Imagine our excitement when Marilyn Minter generously gave Fourteen Hills access to her entire body of work for Issue 20.1. How does one pick from a sea of glittering mouths, broken glass, amplified freckles, and open pores? We delved into the gritty glamour and selected “It’s Mine.”
Minter’s painting takes the subject of mother and child, and turns it upside down. Instead of depicting an image that reinforces tropes of classic nurturing love, we saw a savage exchange in a polished world. The faceless cherub baby seems to have an over-developed arm with shadow veins. The color contrast of the red lips, black eyelashes and opalescent jewels of he mother, who is sweaty, perhaps as if in the throws of passion, sensually opens her mouth and consumes the luminous pearls around her baby’s neck. Rather than being purely feminine, we saw a muscular neck and a phallic nose.
Minter’s work is filled with themes of consumption that are intimately connected to identity; a perfect compliment to the poetry and fiction inside our Issue 20.1.
Minter, who has been painting since the 70’s, achieved commercial success in 2005 after her solo show at the San Francisco Museum of Modern Art.
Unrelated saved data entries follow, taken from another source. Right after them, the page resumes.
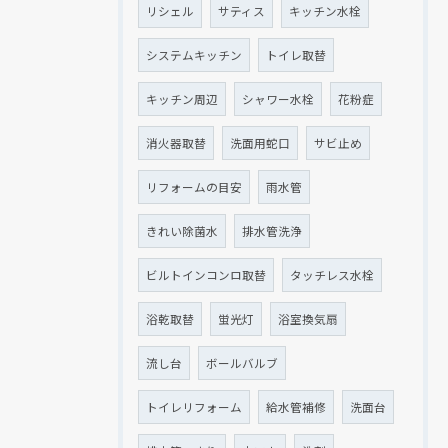
リシェル
サティス
キッチン水栓
システムキッチン
トイレ取替
キッチン周辺
シャワー水栓
花粉症
消火器取替
洗面用蛇口
サビ止め
リフォームの目安
雨水管
きれい除菌水
排水管洗浄
ビルトインコンロ取替
タッチレス水栓
浴乾取替
蛍光灯
浴室換気扇
流し台
ボールバルブ
トイレリフォーム
給水管補修
洗面台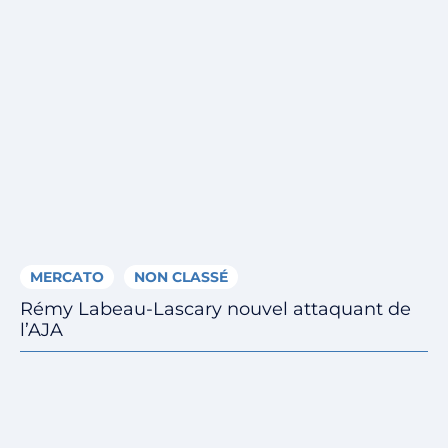
MERCATO
NON CLASSÉ
Rémy Labeau-Lascary nouvel attaquant de
l’AJA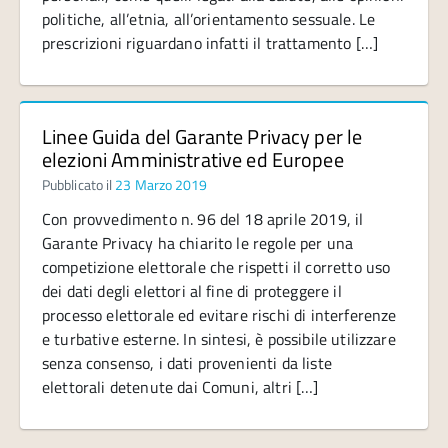
politiche, all’etnia, all’orientamento sessuale. Le
prescrizioni riguardano infatti il trattamento […]
Linee Guida del Garante Privacy per le
elezioni Amministrative ed Europee
Pubblicato il
23 Marzo 2019
Con provvedimento n. 96 del 18 aprile 2019, il
Garante Privacy ha chiarito le regole per una
competizione elettorale che rispetti il corretto uso
dei dati degli elettori al fine di proteggere il
processo elettorale ed evitare rischi di interferenze
e turbative esterne. In sintesi, è possibile utilizzare
senza consenso, i dati provenienti da liste
elettorali detenute dai Comuni, altri […]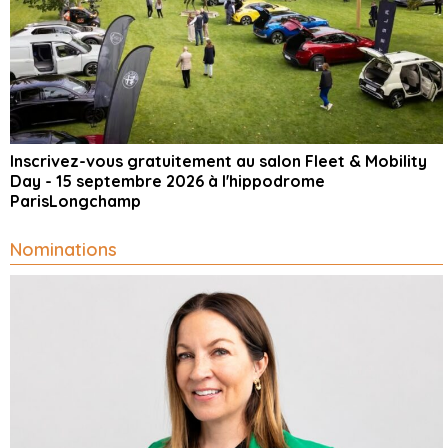
Inscrivez-vous gratuitement au salon Fleet & Mobility
Day - 15 septembre 2026 à l'hippodrome
ParisLongchamp
Nominations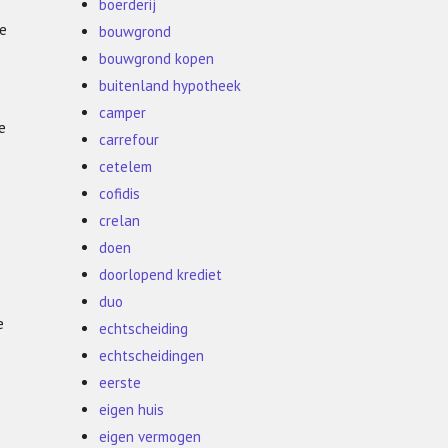
boerderij
je
bouwgrond
bouwgrond kopen
buitenland hypotheek
camper
e
carrefour
cetelem
cofidis
crelan
doen
doorlopend krediet
duo
e
echtscheiding
echtscheidingen
eerste
eigen huis
eigen vermogen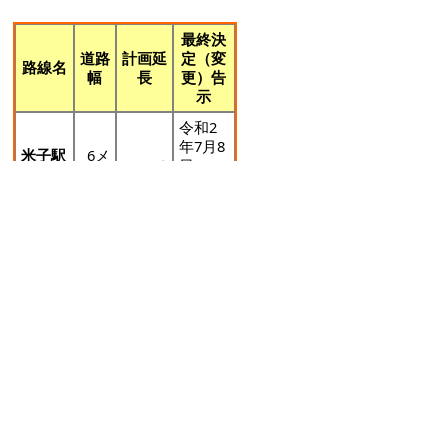
最終決
道路
計画延
定（変
路線名
幅
長
更）告
示
令和2
年7月8
米子駅
6メ
140メ
日
南北自
ート
ートル
米子市
由通路
ル
告示第
181号
淀江都市計画区域
… 10路線：27,510メートル
自動車専用道路
最終決
道
路線
計画延
定（変
路
名
長
更）告
幅
示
Since then, she has been the subject of numerous solo exhibitions including the Center for Contemporary Art, Cincinnati, OH in 2009; La Conservera, Centro de Arte Contemporáneo, Ceutí/Murcia, Spain in 2009; the Museum of Contemporary Art, Cleveland, OH in 2010; and the Deichtorhallen in Hamburg, Germany in 2011.
A retrospective of her career will be exhibited in 2015 at Contemporary Arts Museum Houston, then travel to other cities. At 65, Minter’s art and audience only continue to grow.